Все происходило как по мановению волшебной палочки.
Еще на репетиции, с первого появления на сцене детей и с первых звуков прозрачного голоса Греты, он почувствовал, что и сам стал участником совершающегося чуда, что этот голос волнует его так, как не волновал ни один прежде; какие-то неизъяснимые интонации, самый его бархатистый тембр трогали до глубины души. Казалось, в этом голосе воплощена сама стихия человеческой душевной музыки — «чистой музыки». О таком пении он тосковал. И голос Греты отвечал этой грезе художника. Колоратурные сопрано, пусть и самые виртуозные, всегда напоминали ему искусственного соловья из сказки Андерсена. Это же сопрано было полно тепла и жизни.

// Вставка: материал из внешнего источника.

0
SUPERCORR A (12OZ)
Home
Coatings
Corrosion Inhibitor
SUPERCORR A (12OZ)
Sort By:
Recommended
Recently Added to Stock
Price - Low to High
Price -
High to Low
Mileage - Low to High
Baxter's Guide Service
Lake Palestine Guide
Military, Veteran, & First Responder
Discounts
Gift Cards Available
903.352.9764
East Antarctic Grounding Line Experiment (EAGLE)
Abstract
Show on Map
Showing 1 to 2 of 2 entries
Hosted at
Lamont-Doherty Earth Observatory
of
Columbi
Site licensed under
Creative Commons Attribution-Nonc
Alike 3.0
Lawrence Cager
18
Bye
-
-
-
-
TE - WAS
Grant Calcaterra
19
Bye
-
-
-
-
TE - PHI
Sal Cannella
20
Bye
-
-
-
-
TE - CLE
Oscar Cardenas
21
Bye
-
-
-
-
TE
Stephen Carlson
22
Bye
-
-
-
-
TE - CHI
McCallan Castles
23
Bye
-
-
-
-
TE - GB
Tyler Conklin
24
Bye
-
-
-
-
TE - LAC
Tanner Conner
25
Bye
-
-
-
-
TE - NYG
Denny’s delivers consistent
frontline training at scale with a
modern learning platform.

Врубель услышал образец вокала, интимно близкого ему. Волнующий своей невыразимой чистотой и ясностью звук был «неземным», словно парящим, тающим и вместе с тем необычайно глубоким, идущим от души, изнутри. И еще — эту музыку, вокал, его хрустальную чистоту, прозрачность, игривость при строгости и глубине художник мог ощутить как внутренне родственные его рисунку и его живописи.

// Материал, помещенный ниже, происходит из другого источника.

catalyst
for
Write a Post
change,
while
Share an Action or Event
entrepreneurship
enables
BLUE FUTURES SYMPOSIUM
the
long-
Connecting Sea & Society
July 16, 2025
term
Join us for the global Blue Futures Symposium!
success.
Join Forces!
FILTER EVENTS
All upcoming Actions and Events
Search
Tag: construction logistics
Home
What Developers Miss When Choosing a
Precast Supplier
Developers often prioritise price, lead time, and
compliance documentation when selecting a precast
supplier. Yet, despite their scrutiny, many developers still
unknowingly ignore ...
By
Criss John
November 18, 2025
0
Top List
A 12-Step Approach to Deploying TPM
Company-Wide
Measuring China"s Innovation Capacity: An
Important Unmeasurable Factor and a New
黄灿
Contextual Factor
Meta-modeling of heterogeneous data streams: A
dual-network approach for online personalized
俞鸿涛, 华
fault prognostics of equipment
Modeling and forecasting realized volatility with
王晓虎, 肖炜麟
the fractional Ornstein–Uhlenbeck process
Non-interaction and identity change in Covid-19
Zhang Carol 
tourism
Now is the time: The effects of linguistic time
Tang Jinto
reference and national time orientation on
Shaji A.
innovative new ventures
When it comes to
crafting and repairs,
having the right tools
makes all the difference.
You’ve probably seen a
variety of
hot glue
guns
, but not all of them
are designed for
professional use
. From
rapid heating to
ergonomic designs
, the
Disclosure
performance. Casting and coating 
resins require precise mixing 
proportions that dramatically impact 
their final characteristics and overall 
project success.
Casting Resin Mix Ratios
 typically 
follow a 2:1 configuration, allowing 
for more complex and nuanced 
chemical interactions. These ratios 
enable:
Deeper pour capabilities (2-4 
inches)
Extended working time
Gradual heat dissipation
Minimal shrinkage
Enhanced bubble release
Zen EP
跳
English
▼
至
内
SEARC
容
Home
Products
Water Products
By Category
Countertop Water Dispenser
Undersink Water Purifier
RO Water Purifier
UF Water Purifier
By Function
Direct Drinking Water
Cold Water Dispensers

Он еще не видел как следует лица певицы, но уже улавливал в ее неловких, застенчивых движениях девочки Гретель (надо сказать, скованных — драматического таланта у артистки не было) какую-то особенно привлекательную женскую грацию. Врубель бросился за кулисы. Позднее Забела вспоминала о замешательстве, в которое ее поверг экспансивный господин, вбежавший на сцену во время перерыва репетиции и бурно выразивший свой восторг по поводу ее пения, ее голоса. Ее партнерша Любатович, исполнявшая роль Гензеля, пять лет назад запечатленная Врубелем в портрете, отрекомендовала этого господина как даровитого художника Частной оперы. Врубель в тот момент даже не разглядел поразившую его певицу как следует… За кулисами было очень темно. Но ощущение тонкой кожи ее руки, какой-то еле уловимый аромат духов и неожиданно простой и веселый взгляд и смех — она тогда охотно и много смеялась — рассеяли смущение. И на спектакле он уже не замечал того, что ангелы, вызванные воображением детей, стоят на лестнице как-то неподвижно и бесцельно, словно не зная, что им делать, и слишком близко к рампе, что разрушало в них все волшебство. Он уже перестал думать о том, что освещению не хватает эффектности, яркой сказочности, и вспоминать при этом свою киевскую «Восточную сказку». Он не досадовал на излишнюю жеманность детей Гензеля и Гретель, не коробило его и то, что в одной из мизансцен их мать, уплетая принесенную мужем еду, уселась на стол, чего, как считали многие, никогда бы не позволила себе женщина из народа. Если все это и могло бы прийти Врубелю в голову прежде, то теперь не задевало его. Он видел во всем, за всем прелестную Гретель, слышал ее чистый голос. После премьеры он решительно занял место подле Забелы и поехал провожать ее домой.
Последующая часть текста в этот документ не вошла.